Risk and Causes of Alzheimer’s Disease
Factors that Contribute to the Risk of Alzheimer’s Disease
Below are some of the factors identified that may contribute to Alzheimer’s disease:
Age is the greatest risk factor for the development of Alzheimer’s disease.
Women have a higher risk of developing Alzheimer’s
Women have a higher risk of developing Alzheimer’s disease, especially those above 85.
Men have been identified to have a less positive survival prognosis (a forecasting of the outcome of a disease) than women.
A person’s risk of developing Alzheimer’s is increased for those with a close relative diagnosed with Alzheimer’s. However, this does not mean that Alzheimer’s is inevitable.
Two categories of genes are responsible for the increase of risk in developing the disease – Risk genes and Deterministic genes.
1. Risk genes:
- These genes increase the likelihood of developing the disease, but this is not a deterministic factor.
- The risk gene with the strongest influence is known as Apolipoprotein E (APOE). This gene encodes a multifunctional protein with significant roles in lipid metabolism and neurobiology.
- Scientists estimated that APOEϵ4 may be a contributing factor in 20 to 25% of all the Alzheimer’s cases.
- Those who have inherited APOEϵ4 from one parent would have an increased risk of developing Alzheimer’s disease.

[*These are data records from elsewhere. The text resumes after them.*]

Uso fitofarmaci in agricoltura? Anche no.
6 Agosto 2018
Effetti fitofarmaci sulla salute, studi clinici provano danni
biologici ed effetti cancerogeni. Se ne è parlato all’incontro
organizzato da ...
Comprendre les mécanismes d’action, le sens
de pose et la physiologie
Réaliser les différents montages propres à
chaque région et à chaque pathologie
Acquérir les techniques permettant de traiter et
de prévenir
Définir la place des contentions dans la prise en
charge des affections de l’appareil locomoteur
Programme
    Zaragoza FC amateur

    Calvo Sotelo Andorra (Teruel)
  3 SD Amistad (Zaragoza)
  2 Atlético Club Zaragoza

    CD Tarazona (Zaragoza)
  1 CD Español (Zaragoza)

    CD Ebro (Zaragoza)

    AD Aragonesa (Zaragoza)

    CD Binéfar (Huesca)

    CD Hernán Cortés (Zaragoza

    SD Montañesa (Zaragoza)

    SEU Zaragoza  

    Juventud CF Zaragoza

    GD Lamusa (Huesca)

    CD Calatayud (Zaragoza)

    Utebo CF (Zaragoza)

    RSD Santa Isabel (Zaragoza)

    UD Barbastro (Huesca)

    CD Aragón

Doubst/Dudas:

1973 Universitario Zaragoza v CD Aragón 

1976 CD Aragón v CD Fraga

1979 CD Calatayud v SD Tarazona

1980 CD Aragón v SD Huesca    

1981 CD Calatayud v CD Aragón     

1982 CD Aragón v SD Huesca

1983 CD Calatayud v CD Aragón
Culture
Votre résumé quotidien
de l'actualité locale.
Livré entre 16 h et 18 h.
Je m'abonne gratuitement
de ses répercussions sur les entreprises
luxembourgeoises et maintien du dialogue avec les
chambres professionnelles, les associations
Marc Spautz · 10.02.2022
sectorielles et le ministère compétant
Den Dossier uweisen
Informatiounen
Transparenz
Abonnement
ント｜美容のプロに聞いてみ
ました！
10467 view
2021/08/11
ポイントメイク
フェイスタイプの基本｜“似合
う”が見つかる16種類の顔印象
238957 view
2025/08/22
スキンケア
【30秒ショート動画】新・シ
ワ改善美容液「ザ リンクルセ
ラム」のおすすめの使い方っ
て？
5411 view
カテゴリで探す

- Increasing number of APOEϵ4 alleles increases the risk of Alzheimer’s disease from 20% to 90% and decreases the mean age of onset from 84 to 68 years in families afflicted with late-onset Alzheimer’s disease. In these families, homozygosity for APOEϵ4 alleles is basically sufficient to cause Alzheimer’s disease by age of 80 (Corder EH et al., 1993).
2. Deterministic genes:
- These genes directly cause the development of this disease.
- Inheriting the mutation in these genes would guarantee the development of this disease.
- Mutations in genes such as those encoding amyloid precursor protein (APP), presenilin 1 and presenilin 2, are responsible for early-onset familial AD.
There is growing evidences that heart health is connected to brain health. Our brain depends on sufficient supply of oxygen and nutrients supplied through a dense network of blood vessels for normal functioning. Every heartbeat pumps about 20% to 25% of our blood to the head, where brain cells utilise at least 20% of the food and oxygen in the blood. The risk of developing Alzheimer’s disease appears to be increased by many conditions that damage the heart or the blood vessels such as high blood pressure, heart disease, stroke, diabetes and high cholesterol.
High blood cholesterol is an initial factor for the development of amyloid plaques by increasing cleavage of amyloid precursor protein (APP) and cholesterol has been shown to be associated with Alzheimer’s disease in later lifetime (Kivipelto et al., 2001). This suggests that reducing cholesterol levels in the body might be a practical way to reduce the risk of Alzheimer’s disease.
Head trauma. Serious head injury may increase the risk of developing Alzheimer’s disease. Studies have shown that plaques and tangles are more likely to cause Alzheimer’s symptoms if strokes or damage to the brain’s blood vessels are also present.
Neuronal energy failure. Brain uses energy enormously. However, the brain cells use energy less effectively as we age. Neuronal energy failure is observed in the brain of early stage Alzheimer’s disease.
Poor functioning of blood-brain barrier (a highly selective permeability barrier that separates the circulating blood from the brain extracellular fluid in the central nervous system)
Intake of metals particularly aluminum
Various inflammatory processes and cytokines
Causes of Alzheimer’s Disease
Current research is unable to link Alzheimer’s disease to only one cause. Below are some of the causes of Alzheimer’s disease:
APOE (apolipoproteinE) is the most significant genetic risk factor for late-onset cases of Alzheimer’s disease. Scientists estimated that APOEe4 may be a contributing factor of 20% to 25% of all Alzheimer’s disease cases.
- Another causes of Alzheimer’s Disease is decreased synthesis of neurotransmitter acetylcholine due to reduced activity of choline acetyltransferase (ChAT) in the neocortex and hippocampus. Reduction in ChAT is associated with the severity of cognitive impairment in Alzheimer’s patients.
- Attenuated activity of cholinergic neurons (neurons which mainly use acetylcholine to send messages) is a prominent factor of this disease.
- Tau is normally bound to phosphate molecules, as well as microtubules that stabilises its structure.
- In Alzheimer’s disease, large numbers of additional phosphate molecules are bound to tau, causing it to be disassociated from the microtubules to form neurofibrillary tangles within the neuron.
- Microtubules are disintegrated in this process, thereby disrupting the neuron’s internal transport network.
- This disruption destroys communication between the neurons.
Plaques and tangles spread over the cortex during the progression of Alzheimer’s disease.
Plaques (caused by accumulation of amyloid β proteins) and tau protein tangles are the primary abnormal structures that damage and kill neurons.